Le chancelier Helmut Kohl était également prêt à faire de telles promesses pour le bien de l’unification allemande, mais Bush l’a convaincu que ce n’était pas du tout nécessaire. Lors de deux sommets des années 1990 avec Kohl, qui l’a déjoué, Gorbatchev a tout donné en échange d’un seul soutien économique et financier, sans demander aucune garantie de sécurité – comme la sortie de l’Allemagne de l’OTAN ou une interdiction nucléaire. Il n’avait pas le pouvoir de le faire. Perplexes, les conseillers de Gorbatchev ont regardé, l’un (Falin) écrivant qu’il ne lui restait plus qu’à « se mettre en travers de la piste » et un autre (Achromeev) participant au coup d’État conservateur raté de 1991 puis se suicidant.

Donc formellement, les Russes ne peuvent compter sur rien. Il n’y a rien sur le papier. Leurs scénarios ont été propulsés par des ministres et d’autres dirigeants, mais le chef de l’exécutif Bush n’a pris aucun engagement.

Il est fascinant de lire dans Sarotte comment le cas de l’Ukraine date aussi de ces années. Déjà en 1991, Gorbatchev tentait furieusement d’empêcher le président américain de faire des affaires avec Kiev. Lui-même d’origine mixte russo-ukrainienne, il voulait empêcher l’éclatement des deux pays. Et tous ces un bon garcon « Gorby » a dit à Bush que les frontières de l’Ukraine étaient intenables ; les patrons locaux du parti avaient ajouté Donetsk et Louhansk, et son prédécesseur Khrouchtchev venait de transférer la Crimée d’une république soviétique à une autre.

Dans les années 1990, il y avait un autre dirigeant russe faible, en l’occurrence le buveur Eltsine (1991-1999), qui avait tellement besoin d’un soutien économique qu’il n’a pas pu résister à l’élargissement de l’OTAN. Au départ, le président américain Clinton voulait épargner son ami russe Boris, partisan d’un relâchement diplomatique et d’un désarmement. Mais à partir de fin 1994, la pression sur Clinton s’est accrue. L’opposition républicaine a remporté le à moyen terme élections. Dans le même temps, la brutale (première) guerre russe en Tchétchénie, au cours de laquelle au moins 20 000 personnes ont été tuées, a montré que la peur de l’Europe centrale face à l’agression russe n’était pas une simple paranoïa. Bien qu’il ait consciencieusement attendu la réélection d’Eltsine (1996), Clinton a ouvert les portes de l’OTAN à la Pologne, la Hongrie et la République tchèque et a clairement indiqué que même les anciennes républiques soviétiques comme l’Estonie pourraient suivre. En guise de consolation, la Russie a reçu des milliards de dollars de soutien occidental et a adhéré au G7, devenu G8.
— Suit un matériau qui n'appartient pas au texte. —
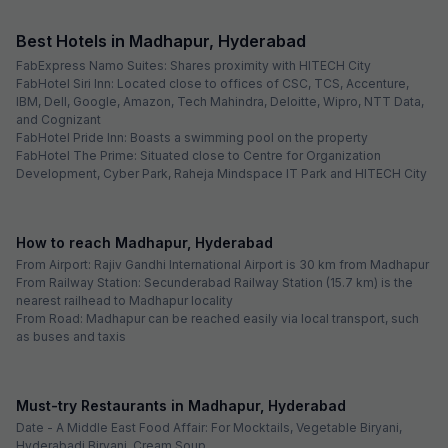
FabHotel Pearl City
2.0 km from center
Hitech City
•
4.5
Excellent
2 ratings on
/5
Pay @ hotel
Sold out!
Free parking
Not available for your
selected dates
Oops, you just missed these!
4
hotels are sold out for your dates
FabHotel Prime Cozy
Madhapur
FabHotel Tals Hitech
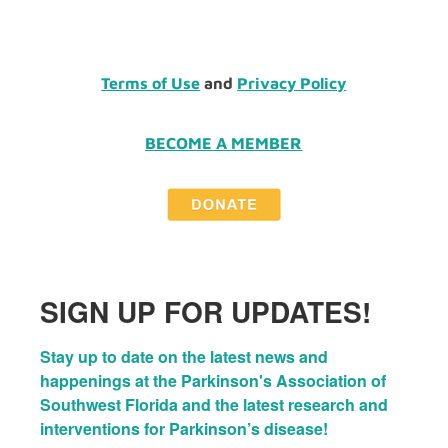
Terms of Use
and
Privacy Policy
BECOME A MEMBER
SIGN UP FOR UPDATES!
Stay up to date on the latest news and 
happenings at the Parkinson's Association of 
Southwest Florida and the latest research and 
interventions for Parkinson’s disease!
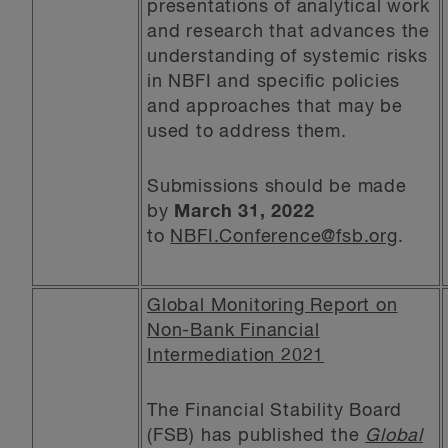
presentations of analytical work
and research that advances the
understanding of systemic risks
in NBFI and specific policies
and approaches that may be
used to address them.
Submissions should be made
by
March 31, 2022
to
NBFI.Conference@fsb.org
.
Global Monitoring Report on
Non-Bank Financial
Intermediation 2021
The Financial Stability Board
(FSB) has published the
Global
Deux fois, donc, un dirigeant russe faible – Gorbatchev peu pratique, Eltsine ivre aux moments clés – qui a fait des promesses que l’entourage a regrettées. Le troisième, Poutine, a tiré un trait depuis 2000, voit un point de rupture dans la promesse de l’OTAN à l’Ukraine et à la Géorgie sous Bush Jr. en 2008 et ajoute de l’acte à sa menace avec l’invasion actuelle. Mais même sa ferme volonté politique ne peut compenser toutes les faiblesses russes, comme le montre le déroulement de la bataille.
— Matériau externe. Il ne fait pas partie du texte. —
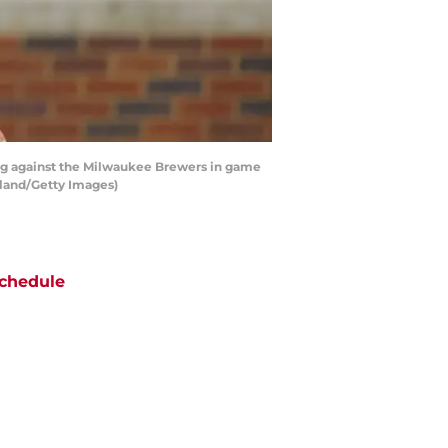
ing against the Milwaukee Brewers in game
rkland/Getty Images)
chedule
Bien sûr, l’expansion de l’OTAN est loin d’être le seul scénario de la guerre. Par exemple, le soulèvement de Maïdan de 2013-2014 en Ukraine tournait autour du refus du président Ianoukovitch de se rapprocher de l’UE. Et le Kremlin cite de nombreux autres motifs de guerre.
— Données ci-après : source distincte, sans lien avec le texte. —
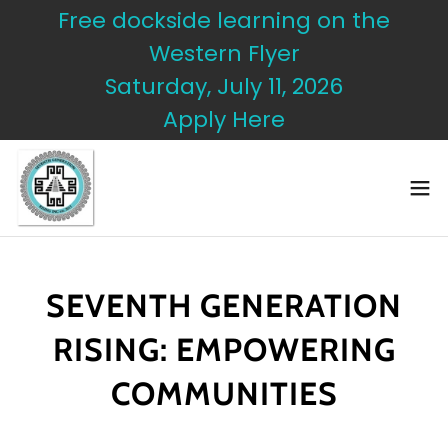
Free dockside learning on the
Western Flyer
Saturday, July 11, 2026
Apply Here
SEVENTH GENERATION
RISING: EMPOWERING
COMMUNITIES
La guerre surgit là où les histoires, les perceptions et les visions du monde divergent à tel point que les parties ne se comprennent plus, souvent, comme le montre aussi Sarotte, dans un jeu d’incompréhension, de hasard et de mauvaise volonté. La paix exige une fois de plus le début d’une histoire partagée.

Luc de Middelaar est philosophe politique et historien.